Clearly the loss of driving privileges is a severe deprivation that may have serious consequences for an individual, not the least of which is the possible loss of employment. Accordingly, it is important that a law enforcement officer make a determination that a motorist has refused to take a test on the basis of conduct which clearly indicates a volitional refusal with an understanding of the consequences that follow upon a refusal. However, an officer “is not required to know the state of mind of the person arrested and determine whether such person understood he was refusing to submit to the test”; necessarily that judgment must be made under an objective standard, Strand v. State Department of Motor Vehicles, 8 Wash.App. 877, 509 P.2d 999, 1002 (1973). If there is doubt, it may be advisable for an officer to request a motorist to sign a document attesting to his refusal to take a test, or actually to present the test implements to the motorist. However, such actions are not mandatory,6 but rather an additional step which an officer may take in an effort to clarify the response of the motorist if there is genuine, confusion caused by trauma.
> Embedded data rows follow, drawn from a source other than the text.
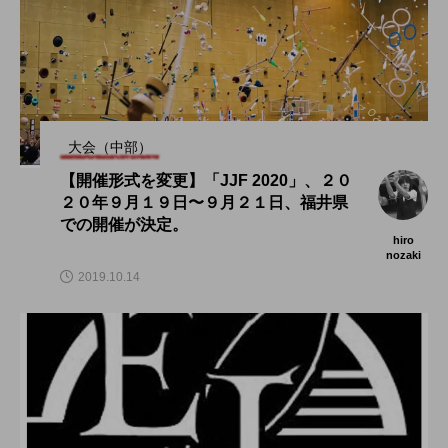
大会（中部）
【開催形式を変更】「JJF 2020」、２０
２０年９月１９日〜９月２１日、福井県
での開催が決定。
hiro
nozaki
2019.10.14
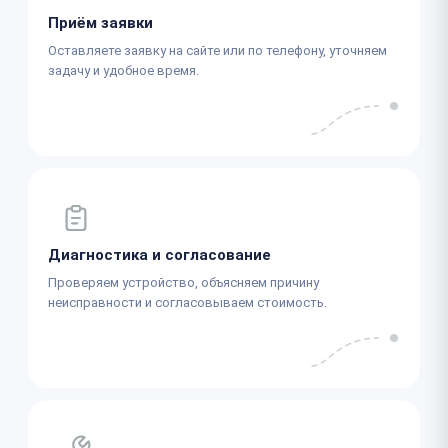
Приём заявки
Оставляете заявку на сайте или по телефону, уточняем
задачу и удобное время.
Диагностика и согласование
Проверяем устройство, объясняем причину
неисправности и согласовываем стоимость.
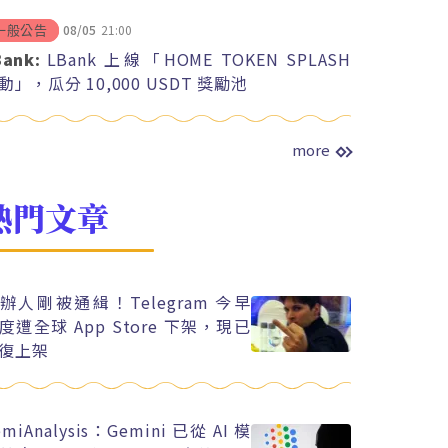
08/05
21:00
一般公告
Bank:
LBank 上線「HOME TOKEN SPLASH
動」，瓜分 10,000 USDT 獎勵池
more
熱門文章
辦人剛被通緝！Telegram 今早
度遭全球 App Store 下架，現已
復上架
emiAnalysis：Gemini 已從 AI 模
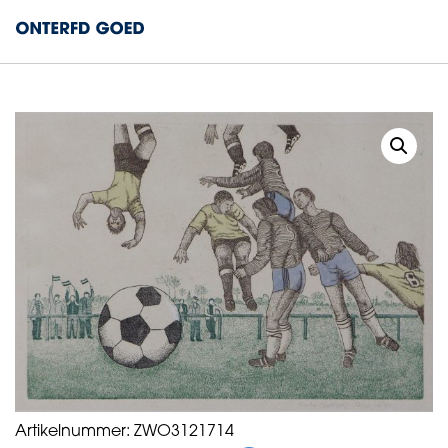
Artikelnummer:
ZWO3121714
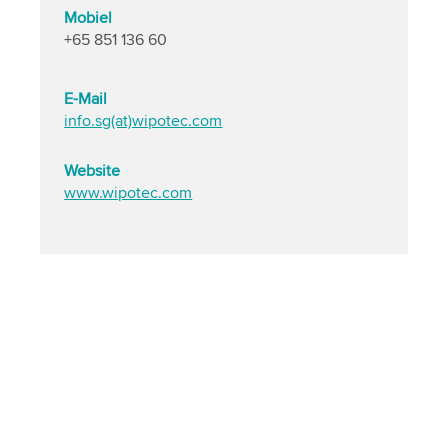
Mobiel
+65 851 136 60
E-Mail
info.sg(at)wipotec.com
Website
www.wipotec.com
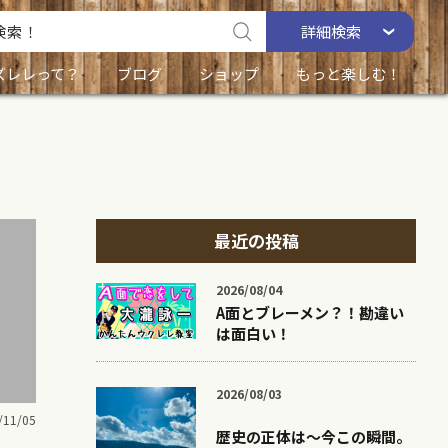
詳細
検索
ズレレって？
ブログ
ショップ
もっと楽しむ！
最近の投稿
2026/08/04
A面とブレーメン？！勘違い
は面白い！
2026/08/03
/11/05
歴史の正体は〜今この瞬間。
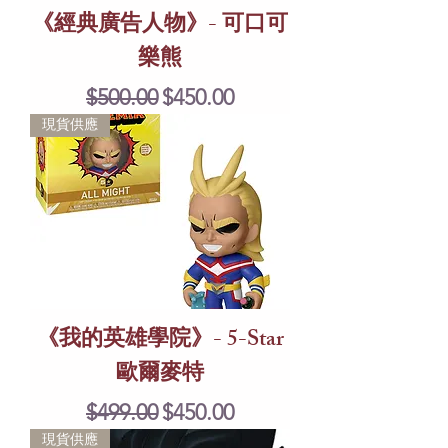
《經典廣告人物》- 可口可
樂熊
Regular Price
Sale Price
$500.00
$450.00
現貨供應
《我的英雄學院》- 5-Star
歐爾麥特
Regular Price
Sale Price
$499.00
$450.00
現貨供應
In the instant case the officer read the implied consent statute verbatim to the plaintiff, and on two subsequent occasions the officer explained to the plaintiff the consequence of refusing to take a test. Applying an objective standard, Strand v. State, supra, to whether plaintiff understood the consequences of his actions, there can be no question that the plaintiff was adequately informed and that any reasonable person would have understood. The trial court’s conclusion that the plaintiff had a “misconception” can only be founded upon the plaintiff’s testimony that he relied upon his asserted understanding of California law in subjectively concluding that he would have still another opportunity, after the fourth request, to take a test. That view of California law is certainly questionable in the light of the California law above cited, but in any event the officer did all that was required of him, and the trial court’s conclusions are adequately supported by the evidence- and its order of revocation decided under a proper legal standard.

The judgment of the trial court is affirmed.
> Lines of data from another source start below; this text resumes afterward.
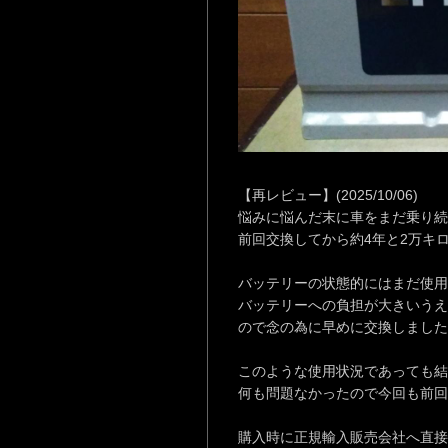
【再レビュー】(2025/10/06)
悩みに悩んだ末に車をまだ乗り続
前回交換してから約4年と2万キ
バッテリーの状態的にはまだ使用
バッテリーへの負担が大きいうえ
ので念の為に早めに交換しました
このような使用状況であっても結
何も問題なかったので今回も前回
購入時に正規輸入販売会社へ直接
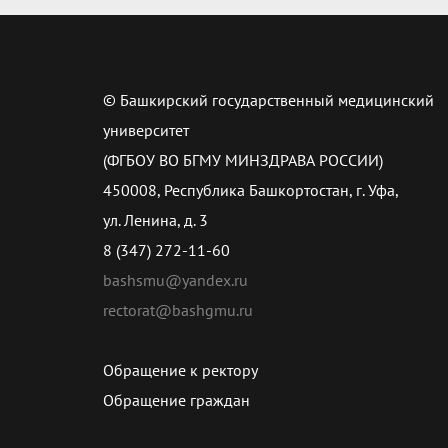
© Башкирский государственный медицинский
университет
(ФГБОУ ВО БГМУ МИНЗДРАВА РОССИИ)
450008, Республика Башкортостан, г. Уфа,
ул. Ленина, д. 3
8 (347) 272-11-60
bashsmu@yandex.ru
rectorat@bashgmu.ru
Обращение к ректору
Обращение граждан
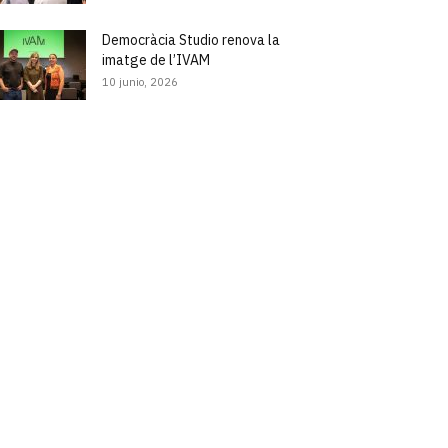
Democràcia Studio renova la
imatge de l’IVAM
10 junio, 2026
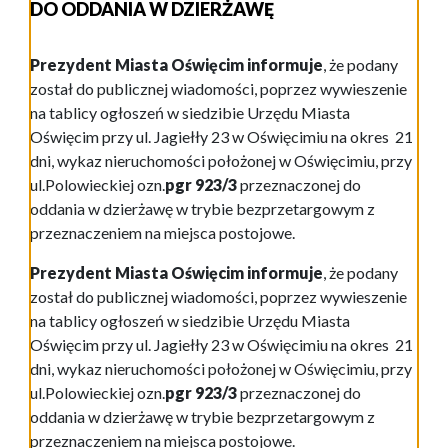
DO ODDANIA W DZIERŻAWĘ
Prezydent Miasta Oświęcim informuje
, że podany
został do publicznej wiadomości, poprzez wywieszenie
na tablicy ogłoszeń w siedzibie Urzędu Miasta
Oświęcim przy ul. Jagiełły 23 w Oświęcimiu na okres 21
dni, wykaz nieruchomości położonej w Oświęcimiu, przy
ul.Polowieckiej ozn.
pgr 923/3
przeznaczonej do
oddania w dzierżawę w trybie bezprzetargowym z
przeznaczeniem na miejsca postojowe.
Prezydent Miasta Oświęcim informuje
, że podany
został do publicznej wiadomości, poprzez wywieszenie
na tablicy ogłoszeń w siedzibie Urzędu Miasta
Oświęcim przy ul. Jagiełły 23 w Oświęcimiu na okres 21
dni, wykaz nieruchomości położonej w Oświęcimiu, przy
ul.Polowieckiej ozn.
pgr 923/3
przeznaczonej do
oddania w dzierżawę w trybie bezprzetargowym z
przeznaczeniem na miejsca postojowe.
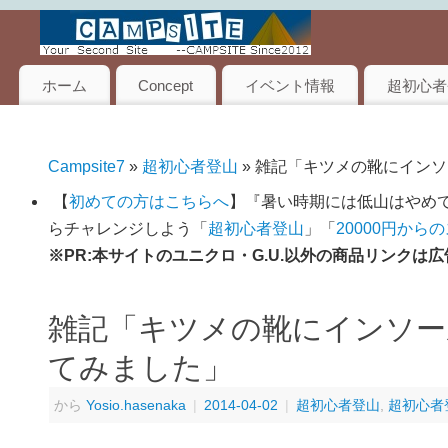
ホーム
Concept
イベント情報
超初心者
Campsite7
»
超初心者登山
» 雑記「キツメの靴にイン
【
初めての方はこちらへ
】『暑い時期には低山はやめて
らチャレンジしよう「
超初心者登山
」「
20000円から
※PR:本サイトのユニクロ・G.U.以外の商品リンク
雑記「キツメの靴にインソー
てみました」
から
Yosio.hasenaka
|
2014-04-02
|
超初心者登山
,
超初心者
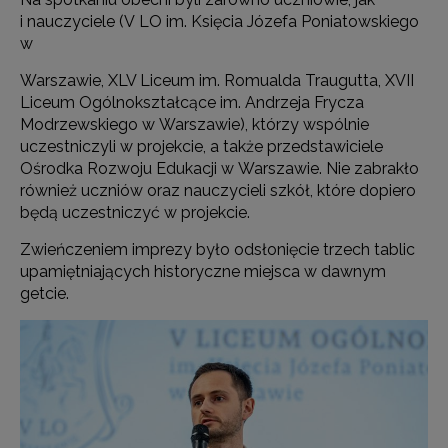
i nauczyciele (V LO im. Księcia Józefa Poniatowskiego
w
Warszawie, XLV Liceum im. Romualda Traugutta, XVII
Liceum Ogólnokształcące im. Andrzeja Frycza
Modrzewskiego w Warszawie), którzy wspólnie
uczestniczyli w projekcie, a także przedstawiciele
Ośrodka Rozwoju Edukacji w Warszawie. Nie zabrakło
również uczniów oraz nauczycieli szkół, które dopiero
będą uczestniczyć w projekcie.
Zwieńczeniem imprezy było odsłonięcie trzech tablic
upamiętniających historyczne miejsca w dawnym
getcie.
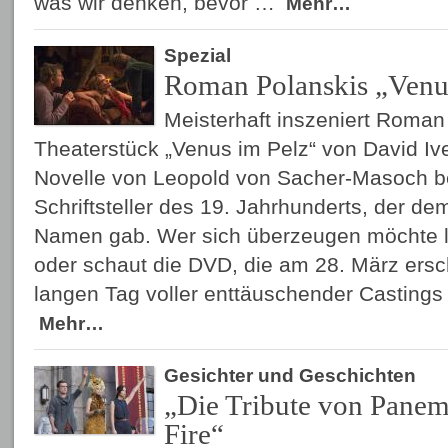
was wir denken, bevor …
Mehr…
Spezial
Roman Polanskis „Venu
Meisterhaft inszeniert Roman
Theaterstück „Venus im Pelz“ von David Ive
Novelle von Leopold von Sacher-Masoch b
Schriftsteller des 19. Jahrhunderts, der 
Namen gab. Wer sich überzeugen möchte li
oder schaut die DVD, die am 28. März ers
langen Tag voller enttäuschender Castings 
Mehr…
Gesichter und Geschichten
„Die Tribute von Panem
Fire“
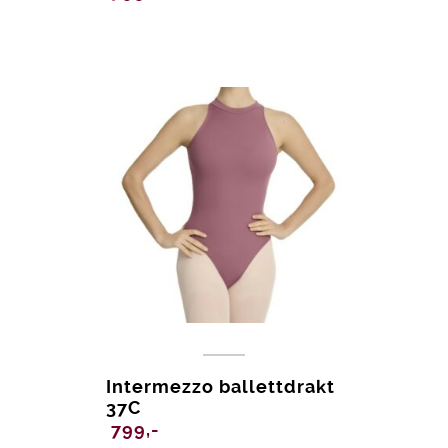
Intermezzo ballettdrakt
37C
799,-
CROCKETT, C. J., and WILKINS and HALL, JJ., concur.

. U.C.A. refers to Utah Code Annotated, 1953, as amended. The particular section in question appears in the 1977 supplement.
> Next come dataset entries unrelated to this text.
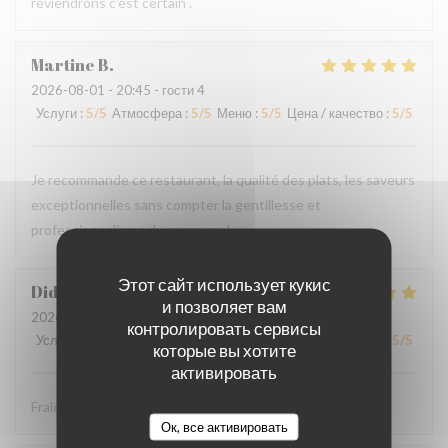
reviendrons c'est certain .
Martine
B
2026-08-01
- 20:45 - гости 4
Услуги
:
5
/5
Атмосфера
:
5
/5
Меню
:
5
/5
Цена / качество
:
5
/5
Je recommande ce restaurant, la qualité des plats, les saveurs
exceptionnelles sans compter la gentillesse et
professionnalisme du personnel.
Этот сайт использует кукис
Didier
P
и позволяет вам
2026-08-01
- 12:30 - гости 4
контролировать сервисы
Услуги
:
5
/5
Атмосфера
:
5
/5
Меню
:
5
/5
Цена / качество
:
5
/5
которые вы хотите
активировать
Fraîcheur des produits
Ок, все активировать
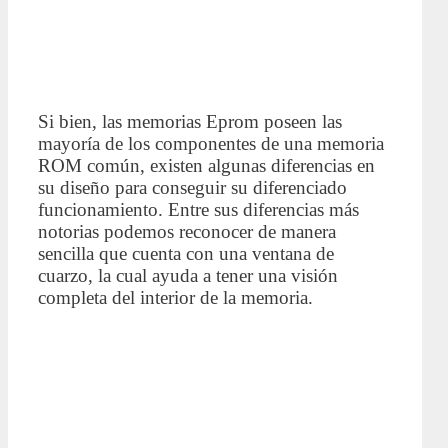
Si bien, las memorias Eprom poseen las
mayoría de los componentes de una memoria
ROM común, existen algunas diferencias en
su diseño para conseguir su diferenciado
funcionamiento. Entre sus diferencias más
notorias podemos reconocer de manera
sencilla que cuenta con una ventana de
cuarzo, la cual ayuda a tener una visión
completa del interior de la memoria.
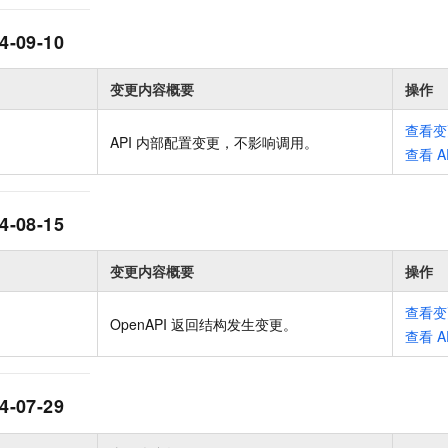
服务生态伙伴
视觉 Coding、空间感知、多模态思考等全面升级
1M上下文，专为长程任务能力而生
云工开物
企业应用
Night Plan 支持 Qwen 3.8-Max
AI 办公
NEW
Red Hat
30+ 款产品免费体验
夜间 5 折，Qwen/Meoo/TokenPlan 客户专享
AI智能应用
4-09-10
科研合作
ERP
堂（旗舰版）
SUSE
智能客服
AI 应用构建
大模型原生
变更内容概要
操作
CRM
2个月
自动承接线索
建站小程序
Qoder
大模型服务平台百炼-应用模版
OA 办公系统
查看变
HOT
NEW
API 内部配置变更，不影响调用
。
面向真实软件
个人版上线、团队版降价；千问3.8-Max首发发尝鲜
丰富多元化的应用模版和解决方案
查看
A
力提升
财税管理
模板建站
万有无界
大模型服务平台百炼-智能体
400电话
定制建站
的模型效果
灵活可视化地构建企业级 Agent
4-08-15
方案
广告营销
模板小程序
秒悟
人工智能平台 PAI
变更内容概要
操作
定制小程序
云端极速 AI 
新一代 AI 视频生成模型，深度适配广告营销等场景
AI Native 的算法工程平台，一站式完成建模、训练、推理服务部署
APP 开发
查看变
OpenAPI 返回结构发生变更
。
查看
A
建站系统
AI 应用
10分钟微调：让0.6B模型媲美235B模型
多模态数据信
4-07-29
依托云原生高可用架构,实现Dify私有化部署
用1%尺寸在特定领域达到大模型90%以上效果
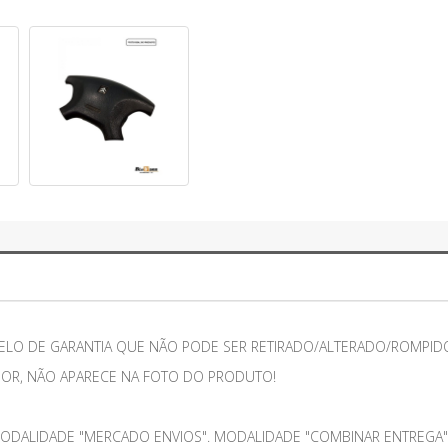
ELO DE GARANTIA QUE NÃO PODE SER RETIRADO/ALTERADO/ROMPIDO
IOR, NÃO APARECE NA FOTO DO PRODUTO!
ODALIDADE "MERCADO ENVIOS". MODALIDADE "COMBINAR ENTREGA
. The findings of fact indicate he was asked to take the test three times. These findings apparently do not include the one time at the jail.

. In any event, it was incumbent on plaintiff at that time affirmatively to ask that the test be administered. Under the Utah statute it is necessary that after a refusal the motorist be told that he may lose his license if he does not then request the administration of a test. Section 41-6-44.10(b).

.Section 41-6-44.10(c).

. It should be noted that the 1977 amendments to the Implied Consent Statute expressly state an arrested person does not have the right to consult an attorney or to have his physician present as a condition to taking the test. Section 41-6-44.10(g), U.C.A., 1953, (1977 Pocket Supplement). This amendment has the effect of overruling several prior Utah cases involving a motorist’s demand that an attorney or physician be present, i. e., Hunter v. Dorius, 23 Utah 2d 122, 458 P.2d 877 (1969); Gassman v. Dorius, Utah, 543 P.2d 197 (1975); Peterson v. Dorius, Utah, 547 P.2d 693 (1976).

. Lampman v. Department of Motor Vehicles, supra, 105 Cal.Rptr. at 104, discussed the suggestion that an officer should be required to present the test implements to a motorist in an • effort to force a clear answer. The court rejected the proposition as tending to introduce an undesirable element of force into what may be an inflammatory situation.